Researchers are evaluating the safety and effectiveness of subcutaneous anifrolumab compared with placebo in adults with moderate to severe Idiopathic Inflammatory Myopathies (IIM), specifically polymyositis (PM) or dermatomyositis (DM). This multicenter, randomized, double-blind, placebo-controlled Phase III study adds anifrolumab or placebo to participants' standard of care treatment to assess overall disease activity. Participants will receive weekly subcutaneous injections of either anifrolumab or placebo for 52 weeks. After this period, all participants will receive open-label anifrolumab injections once weekly for an additional 52 weeks. This design allows researchers to evaluate initial treatment effects and longer-term outcomes with anifrolumab. During the study, participants will be monitored regularly for disease activity and safety. The main outcome measured is the Total Improvement Score (TIS) with a response defined as a score of 40 or higher at 52 weeks. The total study participation lasts up to 104 weeks, including the double-blind and open-label extension periods, ensuring comprehensive assessment of the treatment's impact and participant safety.

Researchers are conducting a Phase 3, multicenter, randomized, double-blind, placebo-controlled study to evaluate the safety and effectiveness of tezepelumab in adults aged 40 to 80 years with moderate to very severe chronic obstructive pulmonary disease (COPD). Participants must have experienced at least two moderate or one severe COPD exacerbations in the year before joining and be receiving inhaled maintenance therapy. The study focuses on adults who continue to experience symptoms despite current treatments and aims to assess the impact of tezepelumab on COPD exacerbations. Participants will be randomly assigned to receive monthly subcutaneous injections of either one of two doses of tezepelumab or a placebo. Treatment will last for a minimum of 52 weeks and may extend up to 76 weeks. After the treatment period, there will be a 12-week safety follow-up phase to monitor participants after stopping the study drug. The study compares tezepelumab to placebo to determine its efficacy and safety over this extended period. During the study, participants will undergo regular assessments to monitor their COPD status and any exacerbations. The main outcome measured is the annual rate of moderate or severe COPD exacerbations from the start of treatment through up to 76 weeks. Safety and tolerability will also be closely monitored throughout the treatment and follow-up periods. This long-term involvement ensures comprehensive data on how tezepelumab affects COPD progression and exacerbation frequency.

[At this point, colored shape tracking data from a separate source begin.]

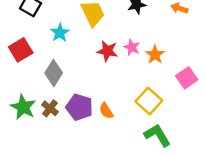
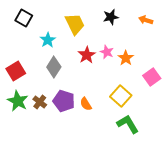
red square: (21, 50) -> (16, 71), moved
red star: (107, 51) -> (87, 55), turned 30
gray diamond: (54, 73) -> (54, 67), moved

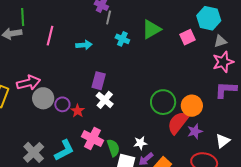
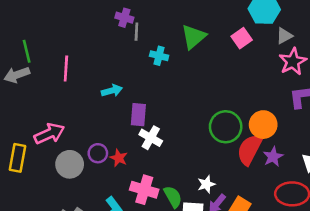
cyan arrow: (84, 45) -> (112, 91), moved
gray circle: (43, 98) -> (70, 164), moved

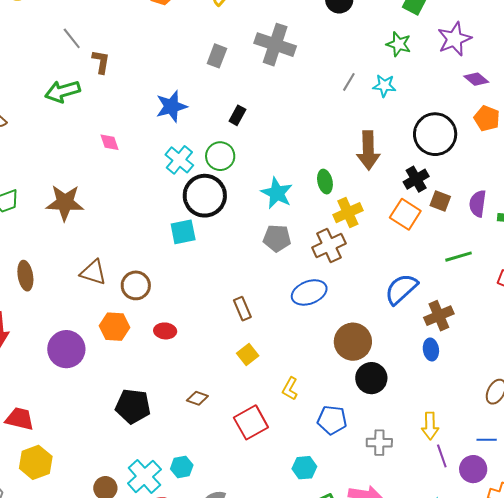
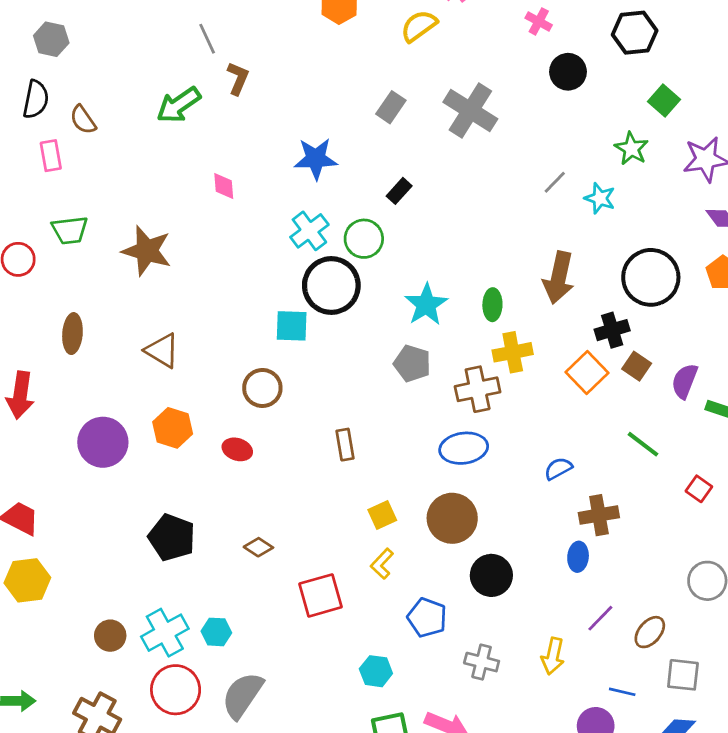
green arrow: (63, 91) -> (179, 105), turned -32
green line: (458, 257) -> (643, 444), turned 40
brown circle: (136, 285) -> (262, 388), moved
blue semicircle: (401, 289) -> (558, 469), size x0.6
blue ellipse: (309, 292) -> (464, 448), moved
brown circle: (353, 342) -> (452, 518), moved
yellow square: (248, 354) -> (382, 515), moved
purple line: (442, 456) -> (600, 618), moved, turned 50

Researchers are evaluating AMG 410, alone and in combination with other agents, in adults with advanced or metastatic solid tumors that have KRAS gene alterations. This Phase 1/1b study aims to assess the safety, tolerability, how the drug is processed and acts in the body, and preliminary effectiveness of AMG 410. The study seeks to find the highest dose of AMG 410 that can be given safely or the recommended dose for further studies in this population. The study starts with a dose-escalation phase where participants receive oral AMG 410 either by itself or with other drugs, including intravenous pembrolizumab or panitumumab. Dose levels increase based on a model to identify the maximum tolerated dose or recommended Phase 2 dose. Following this, expansion groups may enroll participants at selected doses to better understand safety, drug behavior, and early signs of tumor response. Treatment continues until disease worsens, unacceptable side effects occur, or other stopping criteria are met, for up to three years. Participants will undergo evaluations including monitoring for side effects such as dose limiting toxicities, treatment emergent adverse events, and serious adverse events up to about three years. Tumor response will be assessed using standard criteria, and participants must provide recent tumor tissue samples or undergo biopsy. Regular assessments of organ function and overall health will be done. The study involves close follow-up to determine safety and early effectiveness of AMG 410 in this patient group.